▶ Task details
Give the records back exactly as written, but without the images.

▶ Excerpted data
======

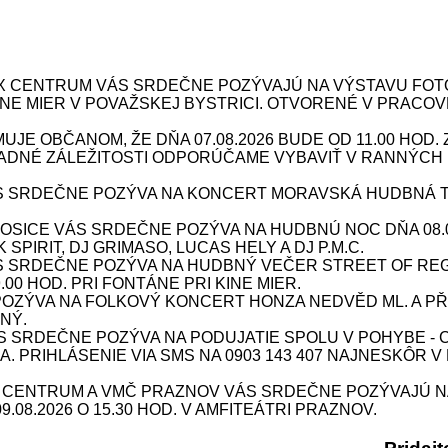
X CENTRUM VÁS SRDEČNE POZÝVAJÚ NA VÝSTAVU FOTOG
 KINE MIER V POVAŽSKEJ BYSTRICI. OTVORENÉ V PRACOV
JE OBČANOM, ŽE DŇA 07.08.2026 BUDE OD 11.00 HOD
DNÉ ZÁLEŽITOSTI ODPORÚČAME VYBAVIŤ V RANNÝCH 
 SRDEČNE POZÝVA NA KONCERT MORAVSKÁ HUDBNÁ TOUR
ICE VÁS SRDEČNE POZÝVA NA HUDBNÚ NOC DŇA 08.08.
SPIRIT, DJ GRIMASO, LUCAS HELY A DJ P.M.C.
S SRDEČNE POZÝVA NA HUDBNÝ VEČER STREET OF REG
9.00 HOD. PRI FONTÁNE PRI KINE MIER.
ÝVA NA FOLKOVÝ KONCERT HONZA NEDVĚD ML. A PŘÍBU
NÝ.
SRDEČNE POZÝVA NA PODUJATIE SPOLU V POHYBE - CV
INA. PRIHLÁSENIE VIA SMS NA 0903 143 407 NAJNESKÔR V
X CENTRUM A VMČ PRAZNOV VÁS SRDEČNE POZÝVAJÚ N
08.2026 O 15.30 HOD. V AMFITEÁTRI PRAZNOV.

======

▶ Your response
X CENTRUM VÁS SRDEČNE POZÝVAJÚ NA VÝSTAVU FOTOG
 KINE MIER V POVAŽSKEJ BYSTRICI. OTVORENÉ V PRACOV
JE OBČANOM, ŽE DŇA 07.08.2026 BUDE OD 11.00 HOD
DNÉ ZÁLEŽITOSTI ODPORÚČAME VYBAVIŤ V RANNÝCH 
 SRDEČNE POZÝVA NA KONCERT MORAVSKÁ HUDBNÁ TOUR
ICE VÁS SRDEČNE POZÝVA NA HUDBNÚ NOC DŇA 08.08.
SPIRIT, DJ GRIMASO, LUCAS HELY A DJ P.M.C.
S SRDEČNE POZÝVA NA HUDBNÝ VEČER STREET OF REG
9.00 HOD. PRI FONTÁNE PRI KINE MIER.
ÝVA NA FOLKOVÝ KONCERT HONZA NEDVĚD ML. A PŘÍBU
NÝ.
SRDEČNE POZÝVA NA PODUJATIE SPOLU V POHYBE - CV
INA. PRIHLÁSENIE VIA SMS NA 0903 143 407 NAJNESKÔR V
X CENTRUM A VMČ PRAZNOV VÁS SRDEČNE POZÝVAJÚ N
08.2026 O 15.30 HOD. V AMFITEÁTRI PRAZNOV.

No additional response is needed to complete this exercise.